■ **EXERCISE DETAILS**
In the records below, find the line containing "areas LARGE Back Stomach (above and" and the line containing "framework programs."; please repeat exactly the lines from one to the other, both included, and nothing more.

Extracted page text data:
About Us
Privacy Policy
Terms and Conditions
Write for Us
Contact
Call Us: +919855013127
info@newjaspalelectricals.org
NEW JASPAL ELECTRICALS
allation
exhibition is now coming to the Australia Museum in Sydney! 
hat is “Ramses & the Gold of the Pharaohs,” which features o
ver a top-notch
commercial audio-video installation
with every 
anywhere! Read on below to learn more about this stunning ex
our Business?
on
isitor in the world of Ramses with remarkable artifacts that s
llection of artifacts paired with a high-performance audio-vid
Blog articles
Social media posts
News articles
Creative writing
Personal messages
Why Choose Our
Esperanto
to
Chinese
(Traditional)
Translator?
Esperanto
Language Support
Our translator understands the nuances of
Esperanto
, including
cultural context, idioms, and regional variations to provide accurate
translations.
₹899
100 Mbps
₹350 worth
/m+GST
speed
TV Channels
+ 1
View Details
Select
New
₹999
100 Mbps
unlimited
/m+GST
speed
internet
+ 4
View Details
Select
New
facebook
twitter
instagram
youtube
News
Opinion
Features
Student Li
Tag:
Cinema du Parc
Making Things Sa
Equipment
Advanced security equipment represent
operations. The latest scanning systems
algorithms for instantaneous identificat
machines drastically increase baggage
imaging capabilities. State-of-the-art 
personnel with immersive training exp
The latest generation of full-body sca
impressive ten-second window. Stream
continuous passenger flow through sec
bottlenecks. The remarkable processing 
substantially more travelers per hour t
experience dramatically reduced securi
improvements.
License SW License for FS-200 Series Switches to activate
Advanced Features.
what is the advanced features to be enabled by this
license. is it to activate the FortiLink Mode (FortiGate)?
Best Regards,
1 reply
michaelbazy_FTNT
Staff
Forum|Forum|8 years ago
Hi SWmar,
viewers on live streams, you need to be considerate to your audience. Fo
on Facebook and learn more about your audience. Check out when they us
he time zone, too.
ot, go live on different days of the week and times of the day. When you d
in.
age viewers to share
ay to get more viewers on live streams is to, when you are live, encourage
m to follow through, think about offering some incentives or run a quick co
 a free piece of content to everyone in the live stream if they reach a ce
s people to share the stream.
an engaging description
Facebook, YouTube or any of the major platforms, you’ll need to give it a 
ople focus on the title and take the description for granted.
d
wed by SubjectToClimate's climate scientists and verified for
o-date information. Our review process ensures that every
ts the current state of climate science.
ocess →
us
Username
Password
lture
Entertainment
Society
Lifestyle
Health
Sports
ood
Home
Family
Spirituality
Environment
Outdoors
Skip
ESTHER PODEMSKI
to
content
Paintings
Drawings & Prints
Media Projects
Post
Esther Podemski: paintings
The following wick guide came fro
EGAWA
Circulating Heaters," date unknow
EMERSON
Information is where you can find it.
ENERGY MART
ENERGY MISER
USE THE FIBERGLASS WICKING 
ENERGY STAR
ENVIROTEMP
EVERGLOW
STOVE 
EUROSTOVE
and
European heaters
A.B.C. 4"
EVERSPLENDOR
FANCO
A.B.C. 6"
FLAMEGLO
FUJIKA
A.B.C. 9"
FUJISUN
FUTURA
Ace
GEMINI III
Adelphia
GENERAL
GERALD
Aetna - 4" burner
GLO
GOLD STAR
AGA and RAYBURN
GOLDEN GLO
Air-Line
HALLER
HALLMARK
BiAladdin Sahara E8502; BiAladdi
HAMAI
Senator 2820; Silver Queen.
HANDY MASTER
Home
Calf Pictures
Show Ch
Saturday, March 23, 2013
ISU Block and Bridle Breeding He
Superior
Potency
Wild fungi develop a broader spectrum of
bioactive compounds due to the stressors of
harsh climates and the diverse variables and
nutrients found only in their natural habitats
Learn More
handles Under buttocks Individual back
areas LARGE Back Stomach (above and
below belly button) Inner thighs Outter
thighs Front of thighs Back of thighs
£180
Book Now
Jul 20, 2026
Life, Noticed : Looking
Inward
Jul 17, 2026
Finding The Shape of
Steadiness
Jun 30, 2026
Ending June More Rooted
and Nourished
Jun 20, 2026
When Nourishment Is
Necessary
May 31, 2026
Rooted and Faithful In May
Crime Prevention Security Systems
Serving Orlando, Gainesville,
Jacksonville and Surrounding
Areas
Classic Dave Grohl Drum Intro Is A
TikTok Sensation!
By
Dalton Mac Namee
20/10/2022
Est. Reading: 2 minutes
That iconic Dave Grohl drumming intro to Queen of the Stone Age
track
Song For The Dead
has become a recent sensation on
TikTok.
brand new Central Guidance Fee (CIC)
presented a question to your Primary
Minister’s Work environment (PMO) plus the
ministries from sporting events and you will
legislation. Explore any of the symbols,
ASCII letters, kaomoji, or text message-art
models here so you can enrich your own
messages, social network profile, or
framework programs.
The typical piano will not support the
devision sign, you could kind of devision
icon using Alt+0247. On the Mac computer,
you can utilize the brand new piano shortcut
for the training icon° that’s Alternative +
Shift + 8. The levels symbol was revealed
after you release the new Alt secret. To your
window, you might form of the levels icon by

■ **SOLUTION FOR THIS EXERCISE**
areas LARGE Back Stomach (above and
below belly button) Inner thighs Outter
thighs Front of thighs Back of thighs
£180
Book Now
Jul 20, 2026
Life, Noticed : Looking
Inward
Jul 17, 2026
Finding The Shape of
Steadiness
Jun 30, 2026
Ending June More Rooted
and Nourished
Jun 20, 2026
When Nourishment Is
Necessary
May 31, 2026
Rooted and Faithful In May
Crime Prevention Security Systems
Serving Orlando, Gainesville,
Jacksonville and Surrounding
Areas
Classic Dave Grohl Drum Intro Is A
TikTok Sensation!
By
Dalton Mac Namee
20/10/2022
Est. Reading: 2 minutes
That iconic Dave Grohl drumming intro to Queen of the Stone Age
track
Song For The Dead
has become a recent sensation on
TikTok.
brand new Central Guidance Fee (CIC)
presented a question to your Primary
Minister’s Work environment (PMO) plus the
ministries from sporting events and you will
legislation. Explore any of the symbols,
ASCII letters, kaomoji, or text message-art
models here so you can enrich your own
messages, social network profile, or
framework programs.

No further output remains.